Aim of the exercise :: The records below are to be repeated exactly, and their pictures left out.
☆ ☆ ☆ ☆
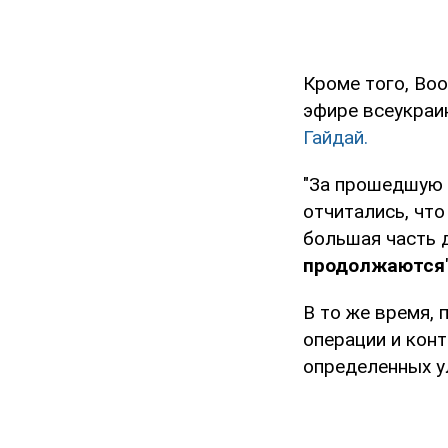
Кроме того, Во
эфире всеукраи
Гайдай.
"За прошедшую н
отчитались, что
большая часть д
продолжаются
В то же время, 
операции и конт
определенных у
☆ ☆ ☆ ☆
Exercise result ::
Кроме того, Во
эфире всеукраи
Гайдай.
"За прошедшую н
отчитались, что
большая часть д
продолжаются
В то же время, 
операции и конт
определенных у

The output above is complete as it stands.